# Ice on Ice



## mom24doggies (Mar 28, 2011)

I recently had someone tell me IoI has silicone in it...I have always been told it doesn't. I researched it a bit, lots of conflicting information. Some say it does, others say it doesn't. I have asked the company directly, no answer yet. Anybody here know? I also had this same person tell me it's ok to regularly use silicone on long coats...I've always been told that it builds up and dries out the coat over time so I avoid it. I'm thoroughly confused now...


----------



## LauraRose (Dec 26, 2012)

Following because I'm using this on Lula. 
Thanks for asking. 


Sent from Petguide.com Free App


----------



## Oodlejpoodle's mom (Sep 11, 2009)

Ice on Ice is indeed a silicone product, the attached article is pretty informative.

Grooming a Dog Part 3: Conditioners | Ruffly Speaking: Railing against idiocy since 2004


----------



## Erin (Dec 11, 2012)

Very helpful article!


Sent from Petguide.com Free App


----------



## CT Girl (Nov 17, 2010)

Great article, thank you.


----------



## LEUllman (Feb 1, 2010)

A great article with basic, really useful info about products we use everyday but -- in my case at least -- know little about. I'm going to have my 16 YO daughter read it, too, as she's always looking for the "perfect" shampoo and conditioner for her own hair.


----------



## fjm (Jun 4, 2010)

That is such a good article - at last I feel reasonably confident about choosing the perfect conditioners for Poppy and Sophy, and their very different coats!


----------



## Doggroomer812 (May 4, 2011)

*eGroomer*

Have you received the latest online edition of the eGroomer publication? Barbara Bird (bbird) has an article on silicones in it... very informative. let me see if I can find a link for you.


----------



## Doggroomer812 (May 4, 2011)

*eGroomer*

here is a link, you will have to sign up then they will send you a link to the most current issue.
eGroomer Current Issue and Archive


----------



## mom24doggies (Mar 28, 2011)

Thanks everyone!
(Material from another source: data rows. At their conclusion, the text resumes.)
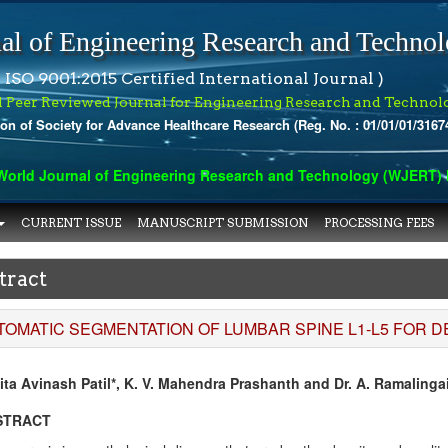
al of Engineering Research and Techno
 ISO 9001:2015 Certified International Journal )
l Peer Reviewed Journal for Engineering Research and Technol
ion of Society for Advance Healthcare Research (Reg. No. : 01/01/01/3167
rld Journal of Engineering Research and Technology (WJERT) has
CURRENT ISSUE
MANUSCRIPT SUBMISSION
PROCESSING FEES
tract
TOMATIC SEGMENTATION OF LUMBAR SPINE L1-L5 FOR 
ita Avinash Patil*, K. V. Mahendra Prashanth and Dr. A. Ramalinga
STRACT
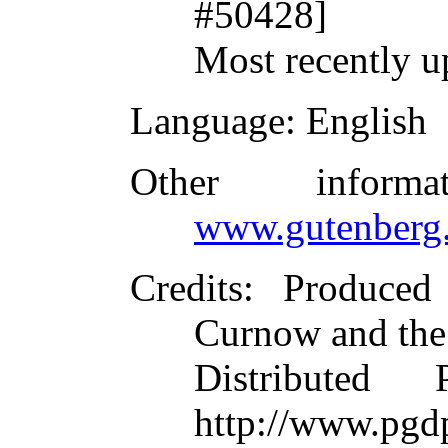
#50428]
Most recently u
Language
: English
Other inform
www.gutenberg.
Credits
: Produced
Curnow and the
Distributed
http://www.pgdp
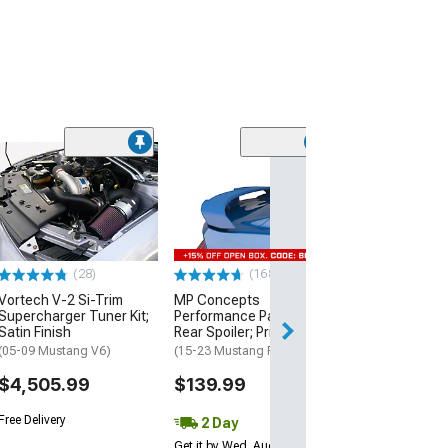
(39
MP Concepts 
Style Rear Spoil
Wicker Bill Add
Black
(15-23 Mustang 
(28)
(168)
$199.99
Vortech V-2 Si-Trim
MP Concepts
Supercharger Tuner Kit;
Performance Pack Style
Free 2 Da
Satin Finish
Rear Spoiler; Primed
Get it by Tue, Au
(05-09 Mustang V6)
(15-23 Mustang Fastback)
$4,505.99
$139.99
Free Delivery
2 Day
Get it by Wed, Aug 12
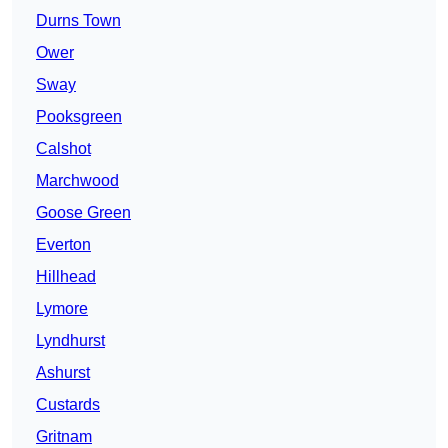
Durns Town
Ower
Sway
Pooksgreen
Calshot
Marchwood
Goose Green
Everton
Hillhead
Lymore
Lyndhurst
Ashurst
Custards
Gritnam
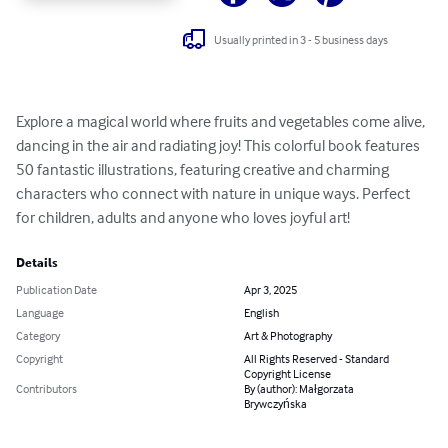
Usually printed in 3 - 5 business days
Explore a magical world where fruits and vegetables come alive, 
dancing in the air and radiating joy! This colorful book features 
50 fantastic illustrations, featuring creative and charming 
characters who connect with nature in unique ways. Perfect 
for children, adults and anyone who loves joyful art!
Details
Publication Date
Apr 3, 2025
Language
English
Category
Art & Photography
Copyright
All Rights Reserved - Standard
Copyright License
Contributors
By (author): Małgorzata
Brywczyńska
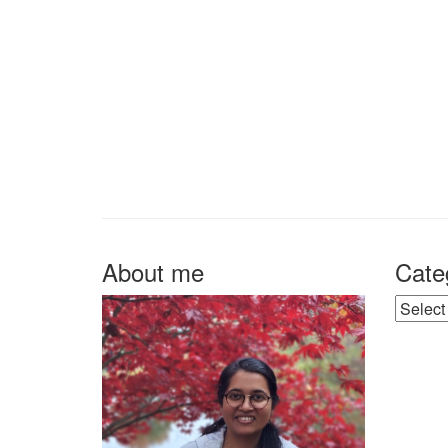
About me
Cate
Catego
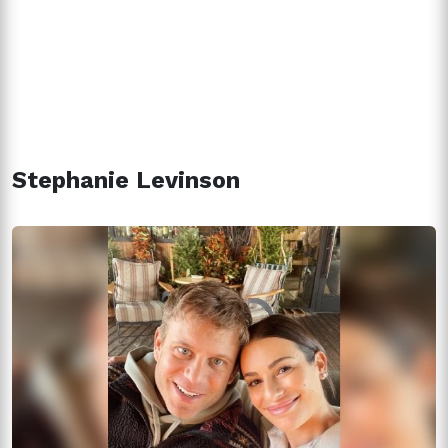
Stephanie Levinson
That was a helpful article.

Yes someone gave me the link to BBirds article, but I can't view it on my iPad, so I'm going to have to get on my regular computer. Thanks!


----------



## Ladyscarletthawk (Dec 6, 2011)

Great info!! Maybe I should try after bath on my mini sometime lol


Sent from Petguide.com Free App


----------



## mom24doggies (Mar 28, 2011)

Finally got a reply from the Christensens, and they confirmed that it does have silicone in it. I was told by a breeder on FB that the silicones in IoI build up, so I've all but stopped using it on Raven...I was using it about 2 or so times a week. Sometimes I get so confused about what to use, what not to use, and what t use only occasionally! And everyone has a different opinion about everything, ugh!


----------



## Oodlejpoodle's mom (Sep 11, 2009)

What were you using it for? Just brushing?


----------



## mom24doggies (Mar 28, 2011)

Oodlejpoodle's mom said:


> What were you using it for? Just brushing?


Yeah, just brushing a couple times a week...I used it for the sunscreen in it.


----------



## Ladyscarletthawk (Dec 6, 2011)

I used the crown royale for a long time fro brushing but found it dragged thru the coat towards the end of the week.. Collected dirt IMO. Then again she had a thicker coat back then maybe I should go back to it? I use the isle of dogs strengthener and my brush glides thru the coat. I don't feel the same drag and I don't lose as much coat as I remember. I bathe her in all systems crisp coat

ETA : what do you use?
Sent from Petguide.com Free App


----------



## mom24doggies (Mar 28, 2011)

I'm buying some strengthening spray from Pure Paws...if it doesn't work I'll try the iod.


----------